In full and unchanged, set down the entries that follow, with no images.

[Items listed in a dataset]

= = = =

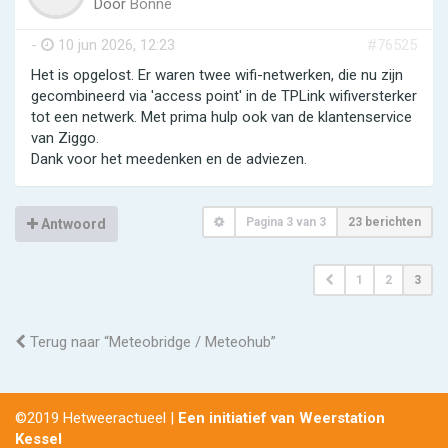
Door
Bonne
-
10 jun 2026, 12:23
#76525
Het is opgelost. Er waren twee wifi-netwerken, die nu zijn
gecombineerd via 'access point' in de TPLink wifiversterker
tot een netwerk. Met prima hulp ook van de klantenservice
van Ziggo.
Dank voor het meedenken en de adviezen.
Pagina
3
van
3
23 berichten
Antwoord
1
2
3
Terug naar “Meteobridge / Meteohub”
©2019 Hetweeractueel |
Een initiatief van Weerstation
Kessel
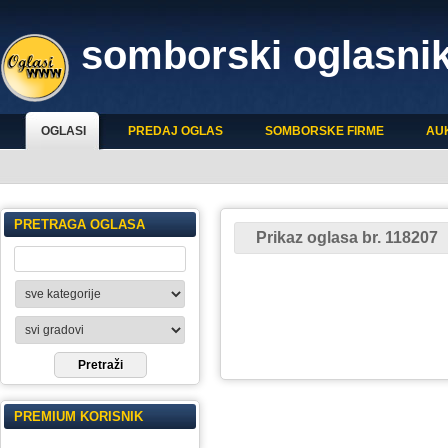
somborski oglasni
OGLASI
PREDAJ OGLAS
SOMBORSKE FIRME
AU
PRETRAGA OGLASA
Prikaz oglasa br. 118207
PREMIUM KORISNIK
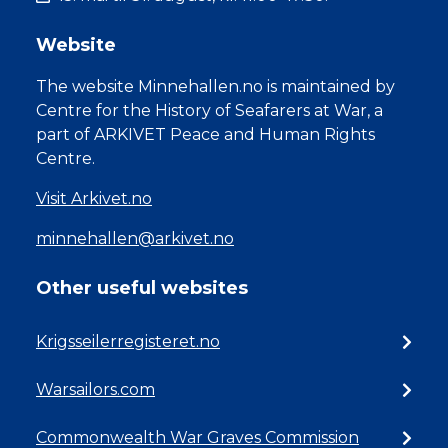
Website
The website Minnehallen.no is maintained by
Centre for the History of Seafarers at War, a
part of ARKIVET Peace and Human Rights
Centre.
Visit Arkivet.no
minnehallen@arkivet.no
Other useful websites
Krigsseilerregisteret.no
Warsailors.com
Commonwealth War Graves Commission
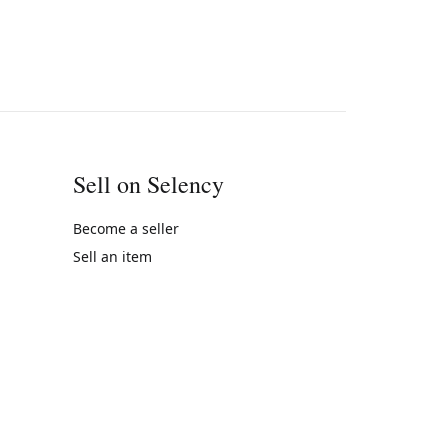
Sell on Selency
Become a seller
Sell an item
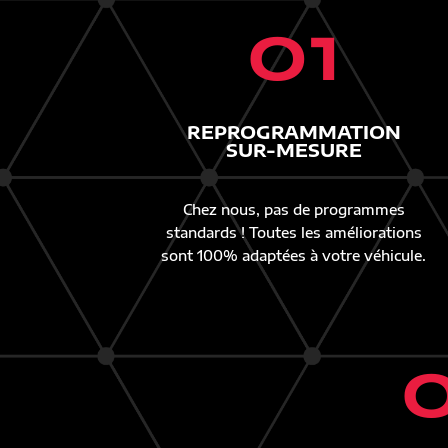
01
REPROGRAMMATION
SUR-MESURE
Chez nous, pas de programmes
standards ! Toutes les améliorations
sont 100% adaptées à votre véhicule.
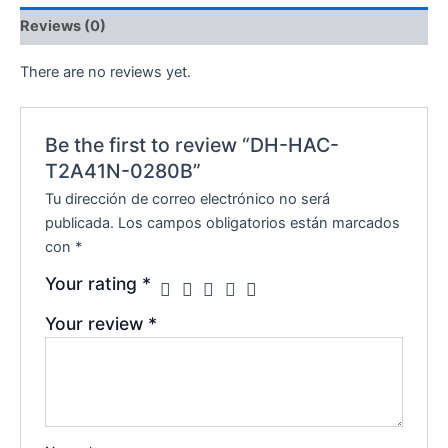
Reviews (0)
There are no reviews yet.
Be the first to review “DH-HAC-
T2A41N-0280B”
Tu dirección de correo electrónico no será
publicada.
Los campos obligatorios están marcados
con
*
Your rating
*
Your review
*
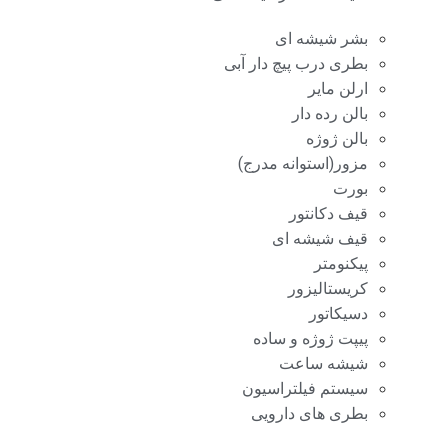
بشر شیشه ای
بطری درب پیچ دار آبی
ارلن مایر
بالن رده دار
بالن ژوژه
مزور(استوانه مدرج)
بورت
قیف دکانتور
قیف شیشه ای
پیکنومتر
کریستالیزور
دسیکاتور
پیپت ژوژه و ساده
شیشه ساعت
سیستم فیلتراسیون
بطری های دارویی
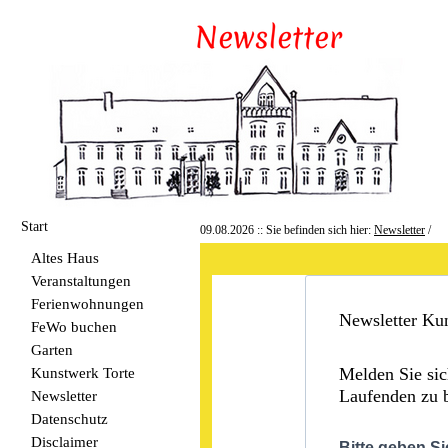
Start
09.08.2026 :: Sie befinden sich hier:
Newsletter
/
Altes Haus
Veranstaltungen
Ferienwohnungen
Newsletter Ku
FeWo buchen
Garten
Kunstwerk Torte
Melden Sie si
Laufenden zu b
Newsletter
Datenschutz
Disclaimer
Bitte geben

= = = =

**Exercise solution:**
Door
Bonne
-
10 jun 2026, 12:23
#76525
Het is opgelost. Er waren twee wifi-netwerken, die nu zijn
gecombineerd via 'access point' in de TPLink wifiversterker
tot een netwerk. Met prima hulp ook van de klantenservice
van Ziggo.
Dank voor het meedenken en de adviezen.
Pagina
3
van
3
23 berichten
Antwoord
1
2
3
Terug naar “Meteobridge / Meteohub”
©2019 Hetweeractueel |
Een initiatief van Weerstation
Kessel
somborski oglasni
OGLASI
PREDAJ OGLAS
SOMBORSKE FIRME
AU
PRETRAGA OGLASA
Prikaz oglasa br. 118207
PREMIUM KORISNIK
Website
The website Minnehallen.no is maintained by
Centre for the History of Seafarers at War, a
part of ARKIVET Peace and Human Rights
Centre.
Visit Arkivet.no
minnehallen@arkivet.no
Other useful websites
Krigsseilerregisteret.no
Warsailors.com
Commonwealth War Graves Commission
Sell on Selency
Become a seller
Sell an item
01
REPROGRAMMATION
SUR-MESURE
Chez nous, pas de programmes
standards ! Toutes les améliorations
sont 100% adaptées à votre véhicule.
Reviews (0)
There are no reviews yet.
Be the first to review “DH-HAC-
T2A41N-0280B”
Tu dirección de correo electrónico no será
publicada.
Los campos obligatorios están marcados
con
*
Your rating
*
Your review
*
بشر شیشه ای
بطری درب پیچ دار آبی
ارلن مایر
بالن رده دار
بالن ژوژه
مزور(استوانه مدرج)
بورت
قیف دکانتور
قیف شیشه ای
پیکنومتر
کریستالیزور
دسیکاتور
پیپت ژوژه و ساده
شیشه ساعت
سیستم فیلتراسیون
بطری های دارویی
Start
09.08.2026 :: Sie befinden sich hier:
Newsletter
/
Altes Haus
Veranstaltungen
Ferienwohnungen
Newsletter Ku
FeWo buchen
Garten
Kunstwerk Torte
Melden Sie si
Laufenden zu b
Newsletter
Datenschutz
Disclaimer
Bitte geben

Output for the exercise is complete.